É preciso reconhecer que não somente desde a lex corrupta insensatamente aplicada provém o injusto real como  na  aplicação do direito intervêm, ademais da razão, os sentimentos e as emoções:  para ser um bom operador jurídico não basta com  ter capacidade argumentativa ( com conhecer o direito vigente) , senão que é necessário ter outras virtudes como  sentido da justiça, compaixão e valentia. Afinal,  o que dá sentido ao direito não pode ser outra coisa  que  a  aspiração  à  justiça ou, para dizer  em termos mais modestos e mais realistas:  a luta contra toda e qualquer forma de injustiça.

E nem se objete possa a idéia da segurança ou da certeza jurídica – sempre aqui invocada – constituir-se em argumento suficiente e necessário de oposição a esta conclusão, uma vez que não é uma qualquer “injustiça” a que determina o rigoroso sentido da lei injusta, mas somente aquela que envolva a negação da própria idéia de direito. Depois, se a segurança e a certeza jurídica têm decerto valor apenas na medida em que podem contribuir para a realização da objetividade e previsibilidade em uma ordem jurídica, deixam totalmente de ser fundamento de obrigatoriedade quando invocadas somente para encobrirem situações intoleravelmente injustas ou quando são postas a serviço do arbítrio, da tirania e dos devaneios políticos. A obrigatoriedade e o valor da segurança e certeza jurídica cessam onde cessa toda a legitimidade jurídica, isto é, logo que deixem de contribuir para a concreta realização da idéia de direito. Não é, definitivamente, em função da segurança e da certeza que se afere o direito justo, senão em função do direito justo que se afere a segurança e a certeza jurídica.

Com efeito, as situações de tensão entre a segurança jurídica e a justiça constituem um dos aspectos mais dramáticos da experiência jurídica.
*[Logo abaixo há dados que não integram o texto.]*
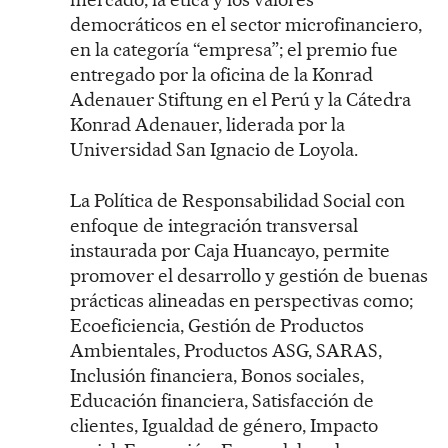
democráticos en el sector microfinanciero,
en la categoría “empresa”; el premio fue
entregado por la oficina de la Konrad
Adenauer Stiftung en el Perú y la Cátedra
Konrad Adenauer, liderada por la
Universidad San Ignacio de Loyola.
La Política de Responsabilidad Social con
enfoque de integración transversal
instaurada por Caja Huancayo, permite
promover el desarrollo y gestión de buenas
prácticas alineadas en perspectivas como;
Ecoeficiencia, Gestión de Productos
Ambientales, Productos ASG, SARAS,
Inclusión financiera, Bonos sociales,
Educación financiera, Satisfacción de
clientes, Igualdad de género, Impacto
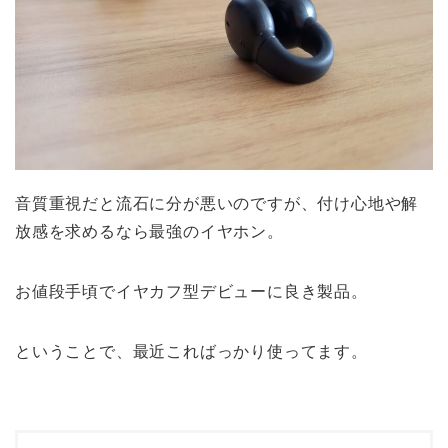
音質重視だと流石に分が悪いのですが、付け心地や解
放感を求めるなら最強のイヤホン。
お値段手頃でイヤカフ型デビューに良き製品。
ということで、最近こればっかり使ってます。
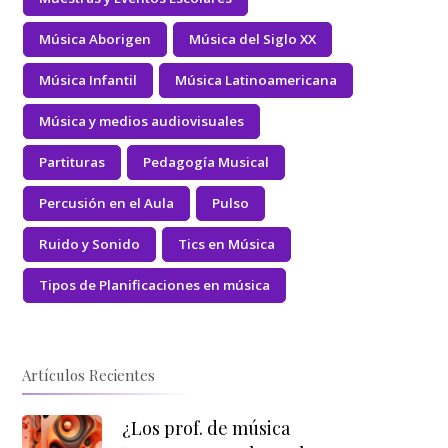
Música Aborigen
Música del Siglo XX
Música Infantil
Música Latinoamericana
Música y medios audiovisuales
Partituras
Pedagogía Musical
Percusión en el Aula
Pulso
Ruido y Sonido
Tics en Música
Tipos de Planificaciones en música
Artículos Recientes
¿Los prof. de música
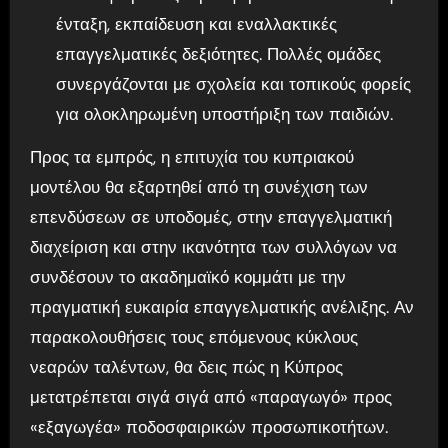
ένταξη, εκπαίδευση και εναλλακτικές
επαγγελματικές δεξιότητες. Πολλές ομάδες
συνεργάζονται με σχολεία και τοπικούς φορείς
για ολοκληρωμένη υποστήριξη των παιδιών.
Προς τα εμπρός, η επιτυχία του κυπριακού
μοντέλου θα εξαρτηθεί από τη συνέχιση των
επενδύσεων σε υποδομές, στην επαγγελματική
διαχείριση και στην ικανότητα των συλλόγων να
συνδέσουν το ακαδημαϊκό κομμάτι με την
πραγματική ευκαιρία επαγγελματικής ανέλιξης. Αν
παρακολουθήσεις τους επόμενους κύκλους
νεαρών ταλέντων, θα δεις πώς η Κύπρος
μετατρέπεται σιγά σιγά από «παραγωγό» προς
«εξαγωγέα» ποδοσφαιρικών προσωπικοτήτων.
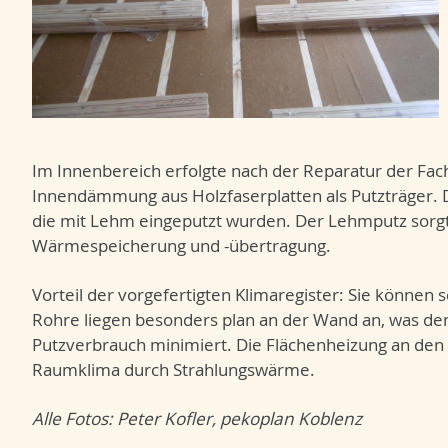
Im Innenbereich erfolgte nach der Reparatur der Fac
Innendämmung aus Holzfaserplatten als Putzträger. D
die mit Lehm eingeputzt wurden. Der Lehmputz sorgt
Wärmespeicherung und -übertragung.
Vorteil der vorgefertigten Klimaregister: Sie können
Rohre liegen besonders plan an der Wand an, was den
Putzverbrauch minimiert. Die Flächenheizung an de
Raumklima durch Strahlungswärme.
Alle Fotos: Peter Kofler, pekoplan Koblenz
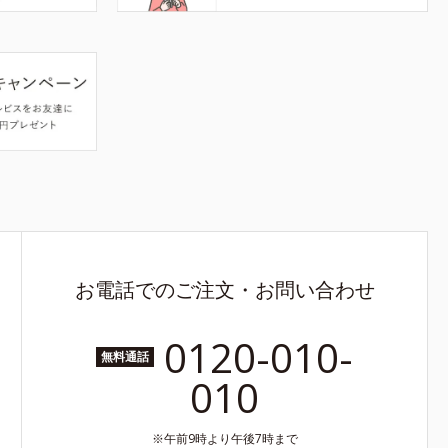
お電話でのご注文・お問い合わせ
0120-010-
無料通話
010
午前9時より午後7時まで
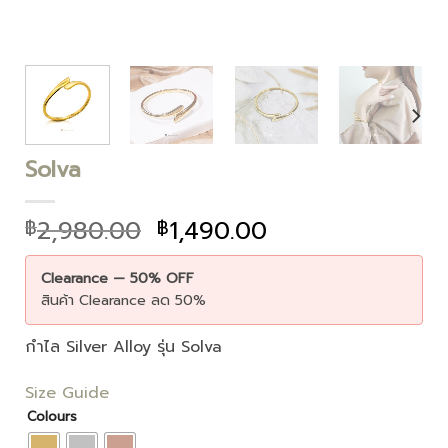
Solva
2,980.00
1,490.00
฿
฿
Clearance — 50% OFF
สินค้า Clearance ลด 50%
กำไล Silver Alloy รุ่น Solva
Size Guide
Colours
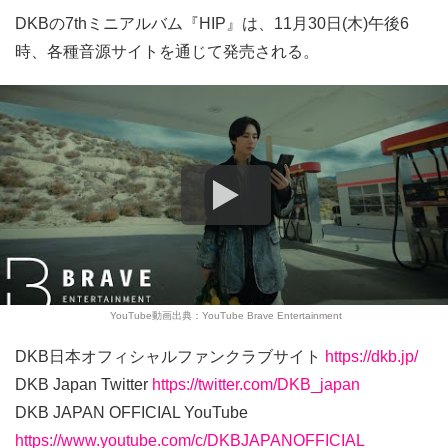
DKBの7thミニアルバム『HIP』は、11月30日(木)午後6
時、各種音源サイトを通じて発売される。
YouTube動画出典：YouTube Brave Entertainment
DKB日本オフィシャルファンクラブサイト
https://dkb.jp/
DKB Japan Twitter
https://twitter.com/DKB_japan
DKB JAPAN OFFICIAL YouTube
https://www.youtube.com/c/DKBJAPANOFFICIAL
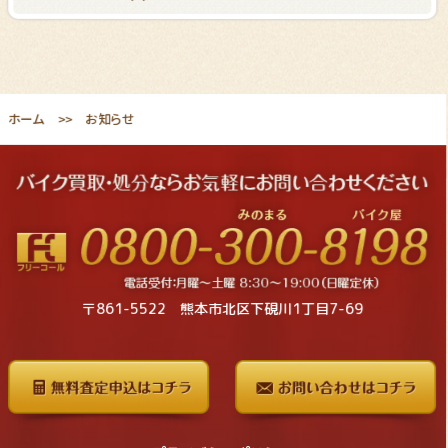
ホーム
お知らせ
〒861-5522 熊本市北区下硯川1丁目7-69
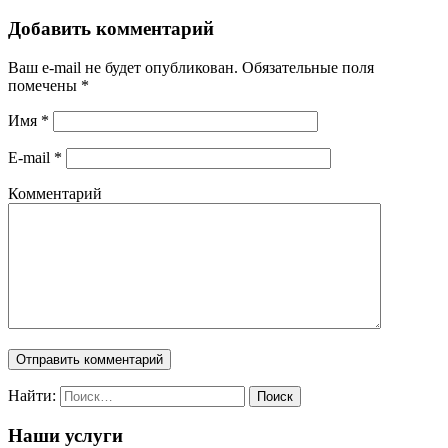
Добавить комментарий
Ваш e-mail не будет опубликован. Обязательные поля
помечены
*
Имя
*
E-mail
*
Комментарий
Найти:
Наши услуги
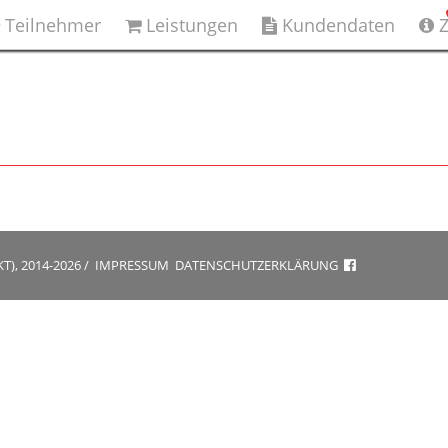
Teilnehmer
Leistungen
Kundendaten
Z
), 2014-2026
/
IMPRESSUM
DATENSCHUTZERKLÄRUNG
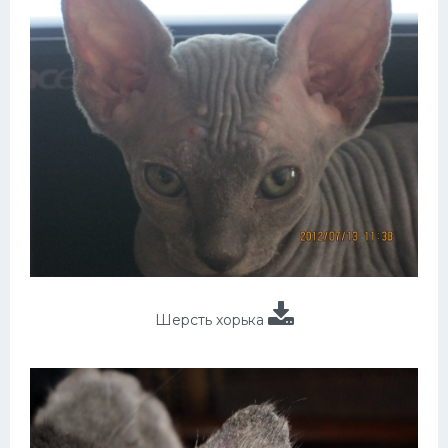
Шерсть хорька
Por vezes, são impostas à justiça, pelo menos à justiça estrita do caso singular, certos sacrifícios em nome da segurança jurídica, como, por exemplo, por força do princípio da coisa julgada ou do instituto da prescrição. Mas certamente não é de se admitir que a pretexto da segurança e da certeza jurídica se chegue a um grau intolerável de sacrifício da justiça, sob pena da ordem jurídica se esvaziar de legitimidade e se desnaturar. A paz, a ordem estável, a liberdade, a igualdade, o grau razoável de certeza e de estabilidade, são obras da justiça, cujo fundamento radica na pessoa humana. Como já se disse em outro lugar, a inumanidade do direito é infinitamente mais indesejável que a ausência de todo direito.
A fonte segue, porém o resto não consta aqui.